TASK INPUT:
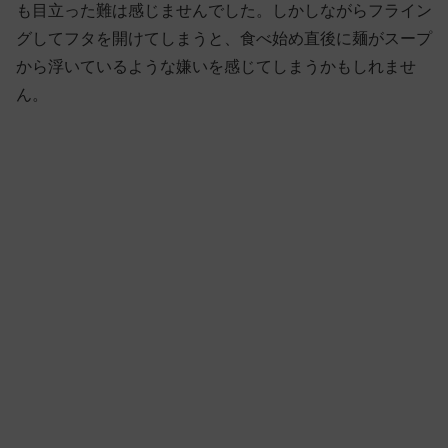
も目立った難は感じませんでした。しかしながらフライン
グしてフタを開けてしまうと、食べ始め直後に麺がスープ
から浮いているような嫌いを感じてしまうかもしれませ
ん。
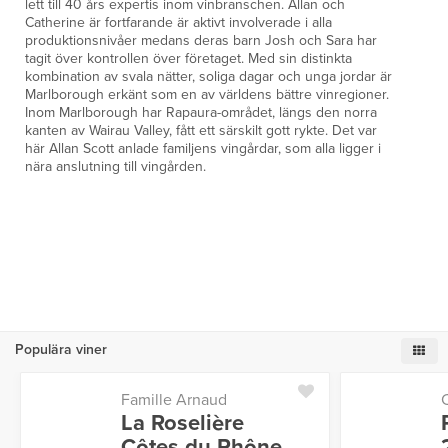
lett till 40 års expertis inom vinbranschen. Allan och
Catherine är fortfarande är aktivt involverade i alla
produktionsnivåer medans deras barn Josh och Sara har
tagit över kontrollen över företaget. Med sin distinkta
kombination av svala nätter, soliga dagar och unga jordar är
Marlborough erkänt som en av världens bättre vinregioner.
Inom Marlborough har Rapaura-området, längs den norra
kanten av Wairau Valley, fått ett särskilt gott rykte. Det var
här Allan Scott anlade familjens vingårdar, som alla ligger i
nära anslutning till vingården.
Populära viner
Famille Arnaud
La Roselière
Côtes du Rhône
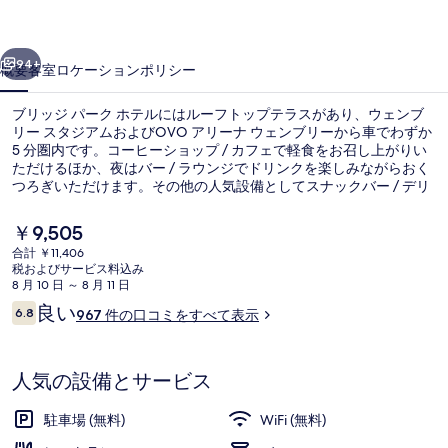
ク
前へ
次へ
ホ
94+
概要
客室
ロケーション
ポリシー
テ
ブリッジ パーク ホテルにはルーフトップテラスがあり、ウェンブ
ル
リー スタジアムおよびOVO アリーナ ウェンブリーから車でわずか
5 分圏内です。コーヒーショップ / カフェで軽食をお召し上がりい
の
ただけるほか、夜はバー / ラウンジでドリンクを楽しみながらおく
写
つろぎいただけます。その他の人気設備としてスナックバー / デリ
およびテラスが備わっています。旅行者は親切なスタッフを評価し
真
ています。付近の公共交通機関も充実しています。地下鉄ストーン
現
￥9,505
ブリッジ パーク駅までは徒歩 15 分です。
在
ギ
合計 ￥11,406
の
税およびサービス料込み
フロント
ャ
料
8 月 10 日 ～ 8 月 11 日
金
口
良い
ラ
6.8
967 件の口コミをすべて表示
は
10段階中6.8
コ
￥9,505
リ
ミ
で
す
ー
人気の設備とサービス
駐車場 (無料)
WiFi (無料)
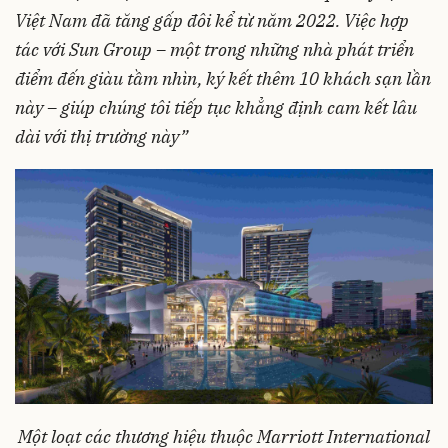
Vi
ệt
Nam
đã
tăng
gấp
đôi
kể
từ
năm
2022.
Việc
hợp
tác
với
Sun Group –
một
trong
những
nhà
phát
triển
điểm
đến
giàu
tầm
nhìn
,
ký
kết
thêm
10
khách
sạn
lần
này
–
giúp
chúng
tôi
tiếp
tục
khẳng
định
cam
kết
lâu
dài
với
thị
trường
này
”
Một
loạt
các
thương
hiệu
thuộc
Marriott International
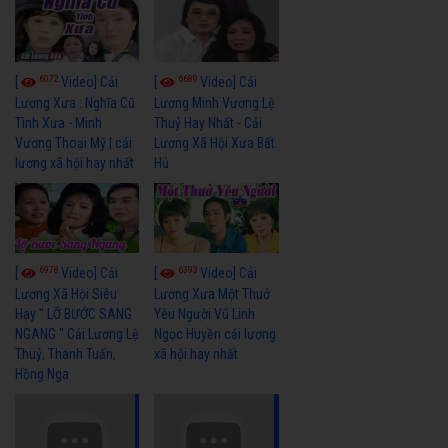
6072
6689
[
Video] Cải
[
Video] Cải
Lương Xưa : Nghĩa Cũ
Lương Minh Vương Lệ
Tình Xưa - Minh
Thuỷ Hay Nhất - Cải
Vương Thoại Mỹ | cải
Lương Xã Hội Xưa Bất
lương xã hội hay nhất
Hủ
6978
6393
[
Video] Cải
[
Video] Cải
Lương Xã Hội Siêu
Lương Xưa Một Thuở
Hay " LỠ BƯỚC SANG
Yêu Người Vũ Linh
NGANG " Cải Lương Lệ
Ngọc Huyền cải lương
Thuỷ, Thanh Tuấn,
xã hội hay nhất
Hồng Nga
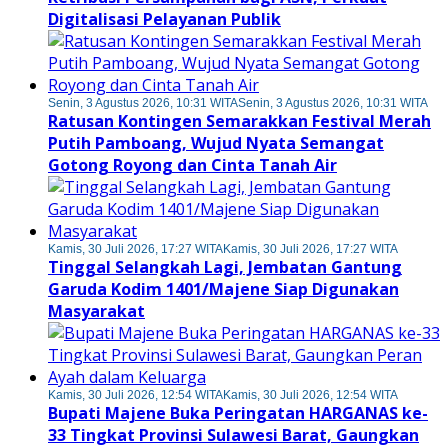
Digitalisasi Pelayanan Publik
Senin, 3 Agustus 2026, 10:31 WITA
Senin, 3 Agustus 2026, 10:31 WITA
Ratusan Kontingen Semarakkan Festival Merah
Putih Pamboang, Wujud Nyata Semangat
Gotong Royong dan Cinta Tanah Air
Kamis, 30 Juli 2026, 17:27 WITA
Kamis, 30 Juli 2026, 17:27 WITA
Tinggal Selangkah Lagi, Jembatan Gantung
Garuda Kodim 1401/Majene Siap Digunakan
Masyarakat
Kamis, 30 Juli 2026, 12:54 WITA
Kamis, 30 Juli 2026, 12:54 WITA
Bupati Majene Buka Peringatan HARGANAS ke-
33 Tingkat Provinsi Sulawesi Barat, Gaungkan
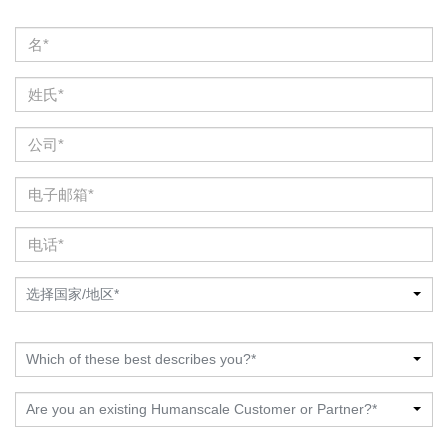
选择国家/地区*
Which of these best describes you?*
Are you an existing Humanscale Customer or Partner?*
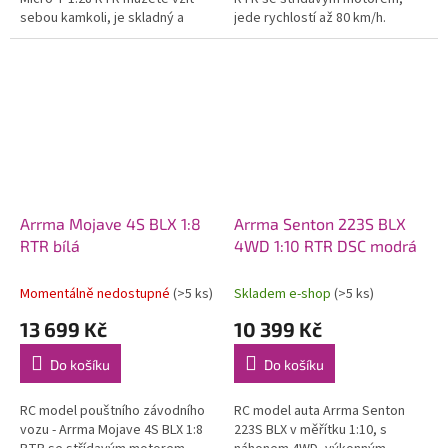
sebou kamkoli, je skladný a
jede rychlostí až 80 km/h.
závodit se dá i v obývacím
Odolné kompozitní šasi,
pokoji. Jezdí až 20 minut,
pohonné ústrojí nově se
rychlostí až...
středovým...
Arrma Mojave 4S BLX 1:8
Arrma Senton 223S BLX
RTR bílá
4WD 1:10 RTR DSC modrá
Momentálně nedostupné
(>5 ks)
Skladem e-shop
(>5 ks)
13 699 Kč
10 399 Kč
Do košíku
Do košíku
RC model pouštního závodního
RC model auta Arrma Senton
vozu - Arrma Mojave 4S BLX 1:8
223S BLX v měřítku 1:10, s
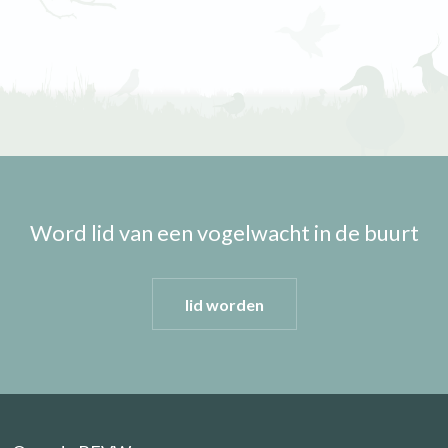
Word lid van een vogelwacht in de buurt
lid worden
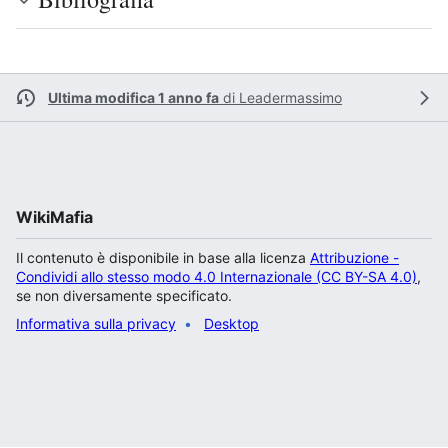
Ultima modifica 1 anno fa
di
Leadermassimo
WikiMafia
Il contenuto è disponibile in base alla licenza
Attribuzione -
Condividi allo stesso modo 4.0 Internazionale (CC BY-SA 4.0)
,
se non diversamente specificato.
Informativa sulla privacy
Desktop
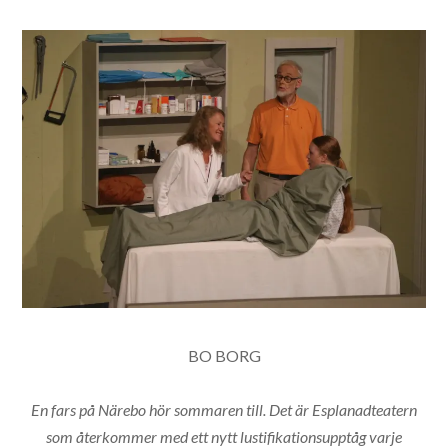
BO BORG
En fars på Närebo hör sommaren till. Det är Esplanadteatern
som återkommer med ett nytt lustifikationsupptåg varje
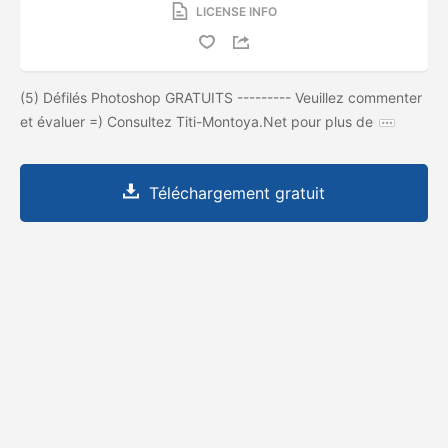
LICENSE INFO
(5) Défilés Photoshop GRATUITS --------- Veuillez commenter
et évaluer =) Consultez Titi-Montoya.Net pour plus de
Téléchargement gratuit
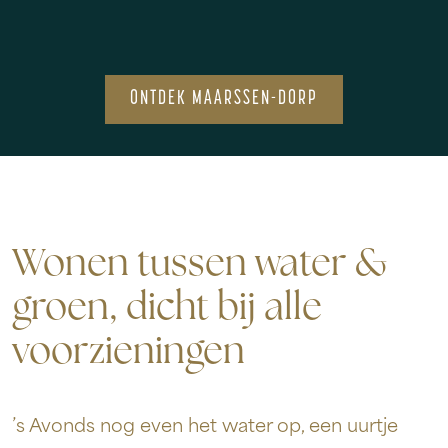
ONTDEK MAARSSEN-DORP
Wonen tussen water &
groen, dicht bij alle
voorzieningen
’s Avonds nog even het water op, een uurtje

--

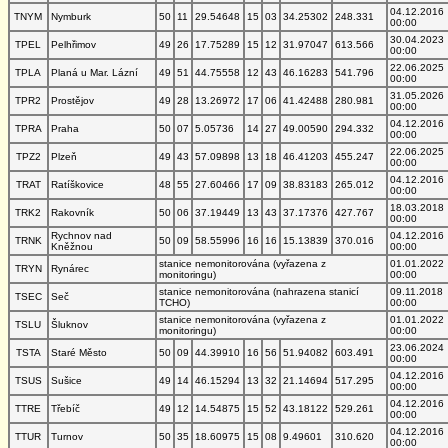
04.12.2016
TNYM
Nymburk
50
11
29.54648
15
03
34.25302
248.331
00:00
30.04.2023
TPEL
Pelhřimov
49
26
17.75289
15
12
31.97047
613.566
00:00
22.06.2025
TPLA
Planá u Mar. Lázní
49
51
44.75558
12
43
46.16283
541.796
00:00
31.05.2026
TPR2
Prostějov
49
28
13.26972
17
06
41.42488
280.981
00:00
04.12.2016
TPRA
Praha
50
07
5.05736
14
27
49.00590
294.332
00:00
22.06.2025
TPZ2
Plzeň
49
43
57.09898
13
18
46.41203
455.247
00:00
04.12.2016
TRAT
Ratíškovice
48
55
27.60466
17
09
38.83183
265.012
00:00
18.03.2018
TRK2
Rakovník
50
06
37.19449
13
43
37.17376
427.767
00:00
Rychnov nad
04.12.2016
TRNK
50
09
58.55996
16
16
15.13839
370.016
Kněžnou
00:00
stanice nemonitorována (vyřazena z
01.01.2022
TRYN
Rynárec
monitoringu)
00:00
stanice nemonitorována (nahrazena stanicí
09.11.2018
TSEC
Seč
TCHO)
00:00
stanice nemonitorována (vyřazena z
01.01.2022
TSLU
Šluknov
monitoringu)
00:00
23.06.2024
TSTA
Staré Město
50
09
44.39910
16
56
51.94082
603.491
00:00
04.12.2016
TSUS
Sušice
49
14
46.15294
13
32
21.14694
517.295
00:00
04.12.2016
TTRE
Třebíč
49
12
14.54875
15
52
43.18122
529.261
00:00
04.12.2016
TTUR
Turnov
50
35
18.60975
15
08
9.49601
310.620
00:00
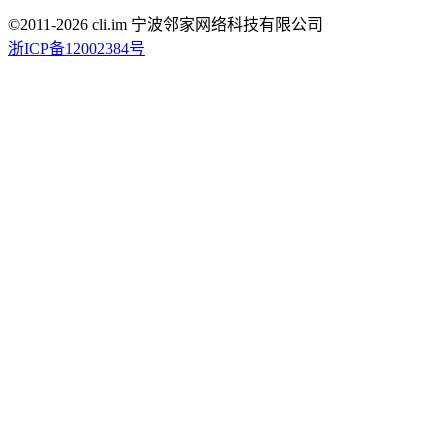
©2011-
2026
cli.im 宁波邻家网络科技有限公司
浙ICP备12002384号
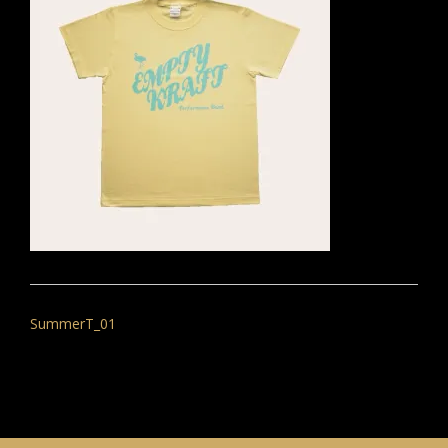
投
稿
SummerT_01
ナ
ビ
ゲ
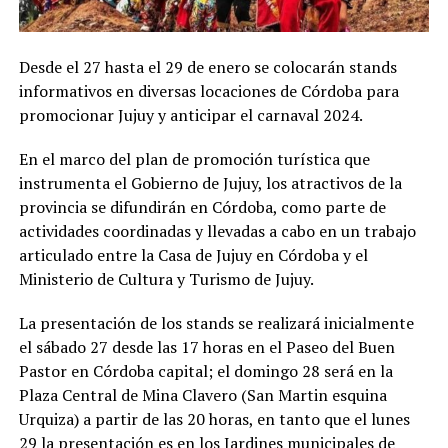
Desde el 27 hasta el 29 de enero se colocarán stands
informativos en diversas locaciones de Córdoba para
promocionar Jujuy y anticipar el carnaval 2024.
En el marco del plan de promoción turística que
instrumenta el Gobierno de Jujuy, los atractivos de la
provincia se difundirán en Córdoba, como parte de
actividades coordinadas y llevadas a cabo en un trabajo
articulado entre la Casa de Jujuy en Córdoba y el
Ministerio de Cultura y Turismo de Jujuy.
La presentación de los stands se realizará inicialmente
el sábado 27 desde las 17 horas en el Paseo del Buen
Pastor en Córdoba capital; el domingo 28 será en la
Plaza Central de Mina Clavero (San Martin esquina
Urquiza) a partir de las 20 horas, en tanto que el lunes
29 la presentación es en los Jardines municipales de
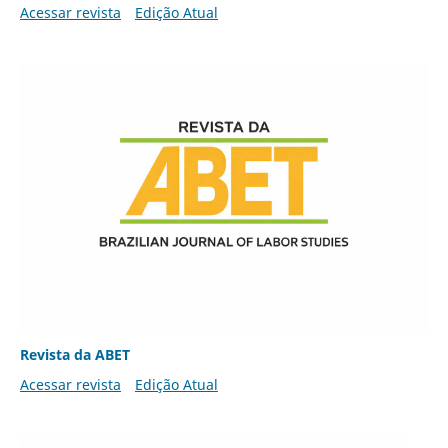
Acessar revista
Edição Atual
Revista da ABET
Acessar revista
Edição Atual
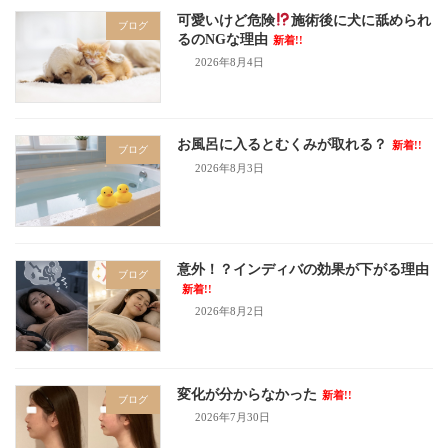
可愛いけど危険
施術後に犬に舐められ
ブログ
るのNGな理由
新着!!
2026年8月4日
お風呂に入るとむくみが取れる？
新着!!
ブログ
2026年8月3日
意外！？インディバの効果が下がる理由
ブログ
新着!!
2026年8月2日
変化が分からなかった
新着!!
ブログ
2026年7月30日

WORK REQUEST:
Wherever the word "Allan" appears in the listing, copy the line that holds it.

REPLY:
lett till 40 års expertis inom vinbranschen. Allan och
här Allan Scott anlade familjens vingårdar, som alla ligger i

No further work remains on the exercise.